Errors on the restore side are even more common, and there are two that are very easy to make: failing to create recovery.conf, or removing the backup_label file. A hot backup taken using pg_start_backup and pg_stop_backup may be inconsistent, since changes to the data files can occur while the backup is in progress. To ensure a consistent backup, the write-ahead log entries generated during the backup must be replayed in their entirety. To make sure this happens, you must create recovery.conf before starting the server on your backup copy of the files, as described in step 7 of the PostgreSQL documentation for Recovering Using a Continuous Archive Backup. If you do not, the server will believe it's doing crash recovery and may not replay the write-ahead log as far as necessary to reach consistency, resulting in a corrupt database. Similarly, you should never remove the backup_label file when recovering from a hot backup: otherwise, the server may begin recovery at a checkpoint that happened some time in the middle of the hot backup, rather than (as would be correct) at the checkpoint that occurred when you ran pg_start_backup(). The server will sometimes issue a hint that says "If you are not restoring from backup, try removing the file backup_label"; and it is important to realize that it is only acceptable to remove this file if the master crashes during a hot backup and you are attempting to get the master back up and running. If you remove the file on the backup machine, you may end up with a corrupted database.
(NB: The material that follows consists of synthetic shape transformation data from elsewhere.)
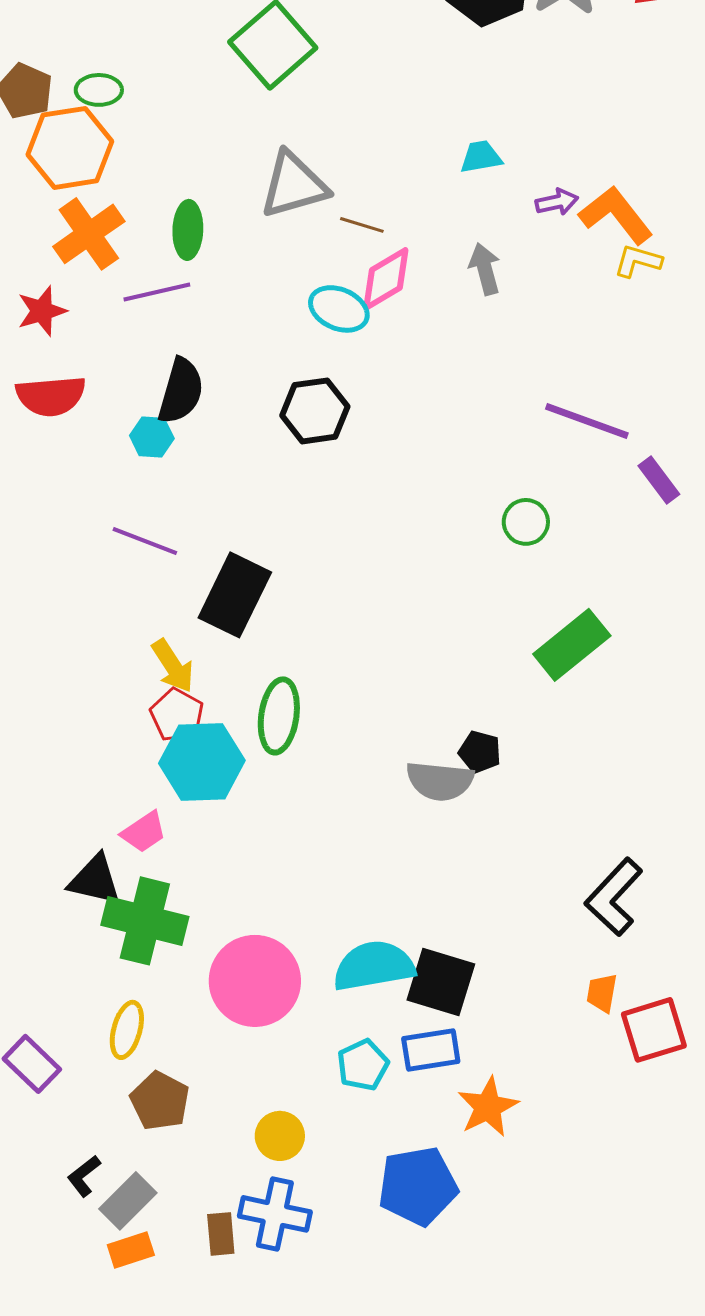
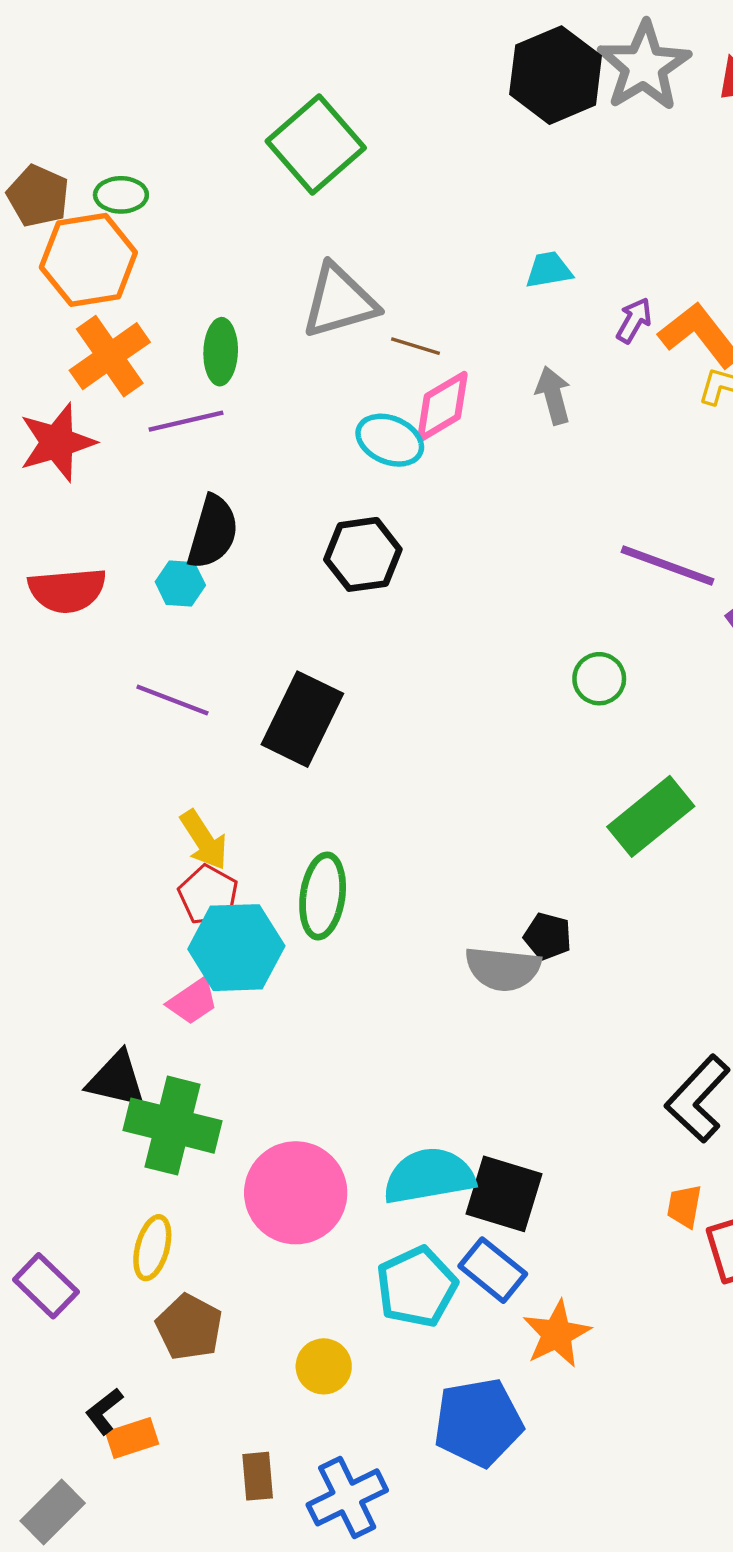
purple arrow: (557, 202) -> (634, 320), turned -48
red star: (42, 311) -> (57, 442), size x1.4
red semicircle: (51, 396) -> (67, 590), moved
black rectangle: (235, 595) -> (302, 719), moved
pink trapezoid: (144, 832) -> (193, 1001), moved
blue rectangle: (431, 1050) -> (493, 1270), turned 48
cyan pentagon: (363, 1065) -> (417, 1287), size x1.4
gray rectangle: (128, 1201) -> (53, 1512), moved
blue cross: (275, 1214) -> (347, 1497), moved, turned -38
orange rectangle: (131, 1250) -> (132, 1438), moved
In lieu of the hot backup procedure using pg_start_backup and pg_stop_backup, some users opt to use a SAN or some other storage technology to make an instantaneous snapshot of the state of the database. When PostgreSQL is started on the backup directory, it will appear to the server that the system crashed at the instant the snapshot was taken, and crash recovery will return the system to a working state, without corruption. The PostgreSQL documentation on File System Level Backup describes this as taking a "consistent snapshot". The trick is that it's only reliable if the snapshot is truly instantaneous. If it's not - you guessed it - you may end up with a corrupted database. This can be particularly tricky to manage when you have multiple tablespaces spread across several different file systems.
You can also end up with a corrupted database after using pg_resetxlog. If you're unlucky enough to have to use pg_resetxlog, you should use pg_dump to backup and restore your database. Any error that's serious enough to require pg_resetxlog is probably also serious enough to have chewed up your data; it is unwise to rely on the state of the database not being corrupted in any other way.
If you're pretty sure that your hardware is good, your writes are reliable (or you haven't had any crashes), your backup procedures are impeccable (or you've never restored from backup), and you've never run pg_resetxlog, then you might have found a server bug (example, patch). Detailed bug reports are always appreciated, so that we can try to fix the problem.